[Date Prev][Date Next][Thread Prev][Thread Next][Date Index][Thread Index]

Re: Poll: consensus to change the encoded-character extension



On Tue, 2007-04-10 at 19:12 +0000, Aaron Stone wrote:
> Something like this:
> 
>    encoded-character    = "${" encoded-char-scheme ":" encoded-char-seq
> "}"
>    encoded-char-scheme  = hex / unicode
>    encoded-char-seq     = *(LWSP WSP 1*HEXDIG) LWSP

if we allow ${hex:100} in the grammar, we need to say something in the
text about the valid range.  I would prefer to stick to separate
productions for encoded-arb-octets and encoded-unicode-char to keep the
text simple and to minimise the change to the text.

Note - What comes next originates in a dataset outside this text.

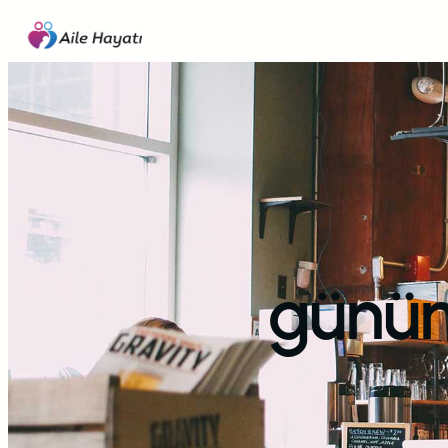
İçeriğe
geç
günüm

> Note that LWSP is optional by definition,

ouch, good catch!

> so we have to include SP or WSP
> to force some kind of separator between 1*HEXDIG's. Note that this is not
> valid according to the syntax above,
> 
> ${unicode:
> 123
> ABC
> }
> 
> ..because 123 and ABC do not have WSP between them. Use WSP / CR / LF? Is
> there some variant of LWSP that mandates at least one character of
> something be present?

LWSP requires WSP after CRLF, too, so it's simply not what we want, we
need to add another basic terminal, perhaps

   blank = WSP / CRLF

I suggest we stick to the poll question from Alexey, but with "1*blank"
replacing LWSP in his suggested new text.

> I think there are three options for values that are out of range:
> 
>  1. Throw an error and reject the script.
>  2. Ignore the offending value.
>  3. Insert some placeholder like ' ' or '?'.

I don't think we need to revisit this question.

> I concur that comments should not be allowed.

-- 
Kjetil T.